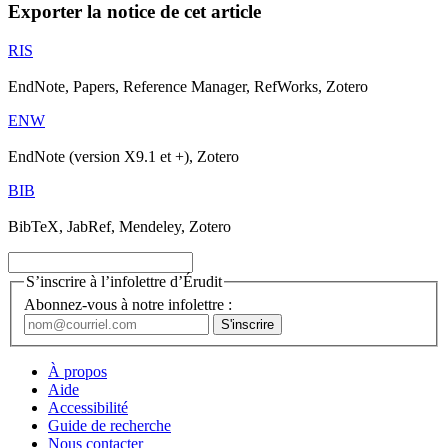
Exporter la notice de cet article
RIS
EndNote, Papers, Reference Manager, RefWorks, Zotero
ENW
EndNote (version X9.1 et +), Zotero
BIB
BibTeX, JabRef, Mendeley, Zotero
S’inscrire à l’infolettre d’Érudit
Abonnez-vous à notre infolettre :
À propos
Aide
Accessibilité
Guide de recherche
Nous contacter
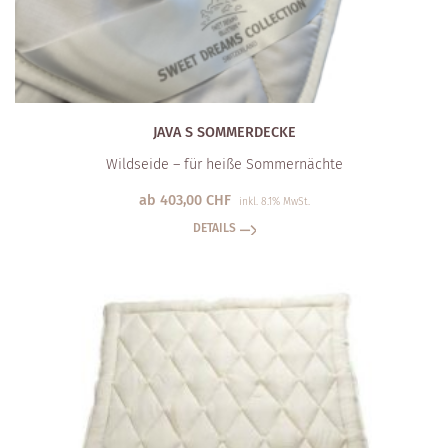
JAVA S SOMMERDECKE
Wildseide – für heiße Sommernächte
ab
403,00
CHF
inkl. 8.1% MwSt.
DETAILS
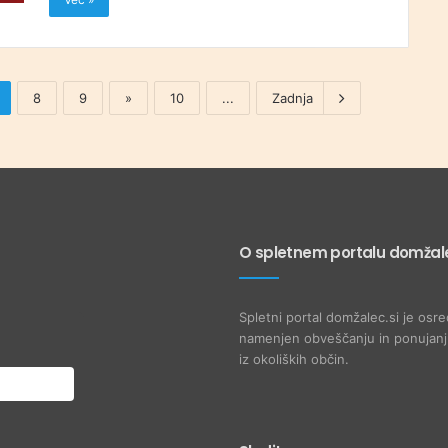
8
9
»
10
...
Zadnja
O spletnem portalu domžale
Spletni portal domžalec.si je osre
namenjen obveščanju in ponujanju
iz okoliških občin.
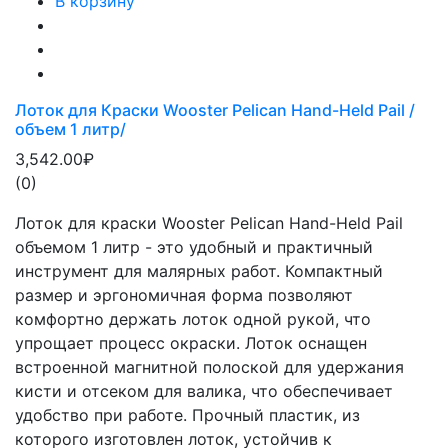
В корзину
Лоток для Краски Wooster Pelican Hand-Held Pail /
объем 1 литр/
3,542.00₽
(0)
Лоток для краски Wooster Pelican Hand-Held Pail
объемом 1 литр - это удобный и практичный
инструмент для малярных работ. Компактный
размер и эргономичная форма позволяют
комфортно держать лоток одной рукой, что
упрощает процесс окраски. Лоток оснащен
встроенной магнитной полоской для удержания
кисти и отсеком для валика, что обеспечивает
удобство при работе. Прочный пластик, из
которого изготовлен лоток, устойчив к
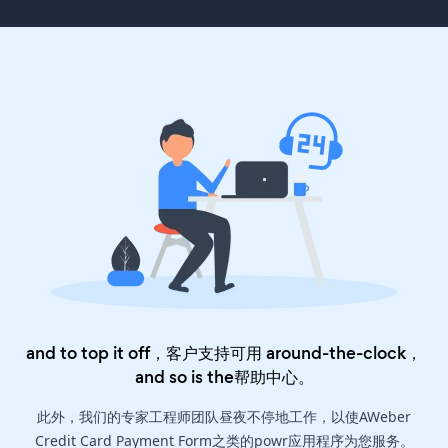
and to top it off，客户支持可用 around-the-clock，
and so is the
帮助中心
。
此外，我们的专家工程师团队昼夜不停地工作，以使AWeber
Credit Card Payment Form之类的powr应用程序为您服务。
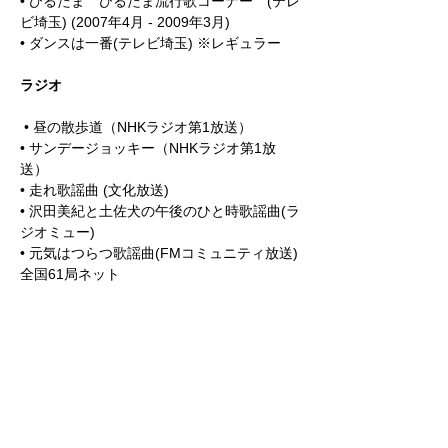
• ひるたま ひるたま流行歌コーナー (テレ
ビ埼玉) (2007年4月 - 2009年3月)
• ダンスは一番(テレビ埼玉) ※レギュラー
ラジオ
• 昼の散歩道（NHKラジオ第1放送）
• サンデージョッキー（NHKラジオ第1放
送）
• 走れ歌謡曲 (文化放送)
• 沢田美紀と土佐犬の午後のひと時歌謡曲(ラ
ジオミュー)
• 元気はつらつ歌謡曲(FMコミュニティ放送)
全国61局ネット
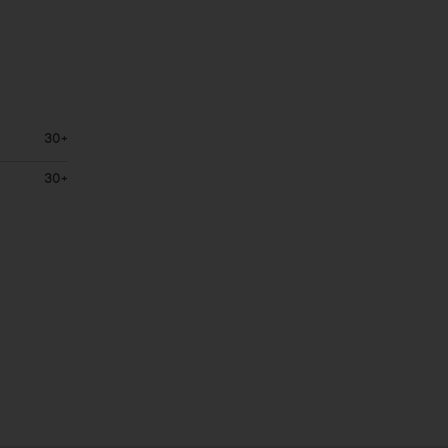
30+
30+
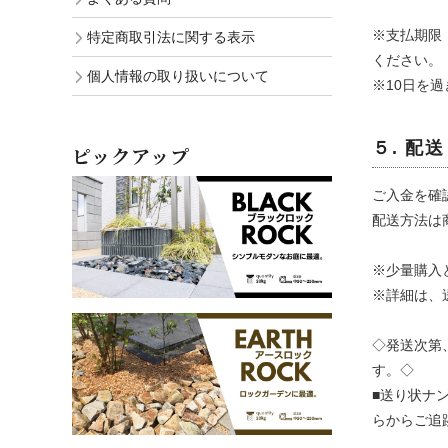
※支払期限
特定商取引法に関する表示
ください。
個人情報の取り扱いについて
※10日を
５. 配送
ピックアップ
ご入金を確
配送方法は
※少量購入
※詳細は、
◇発送次第
す。◇
■送り状ナ
らからご追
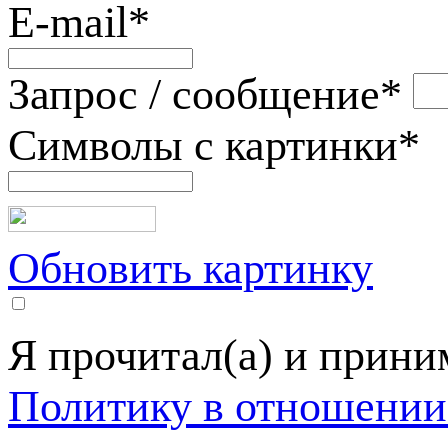
E-mail
*
Запрос / сообщение
*
Символы с картинки
*
Обновить картинку
Я прочитал(а) и прин
Политику в отношении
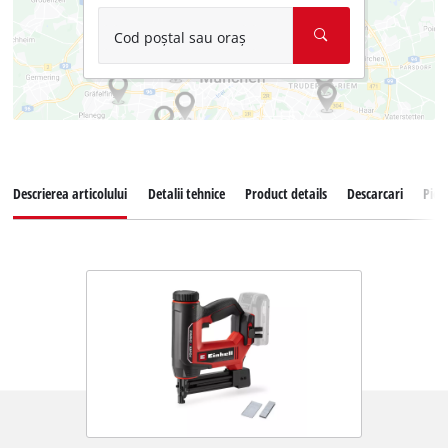
Cod poștal sau oraș
Descrierea articolului
Detalii tehnice
Product details
Descarcari
Pies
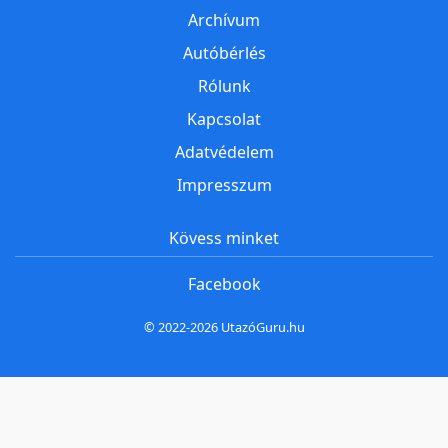
Archívum
Autóbérlés
Rólunk
Kapcsolat
Adatvédelem
Impresszum
Kövess minket
Facebook
© 2022-2026 UtazóGuru.hu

# EXERCISE PROMPT
Scan the data above; copy every line where "Wooster" appears.

# RESULT OF THE EXERCISE
Лоток для Краски Wooster Pelican Hand-Held Pail /
Лоток для краски Wooster Pelican Hand-Held Pail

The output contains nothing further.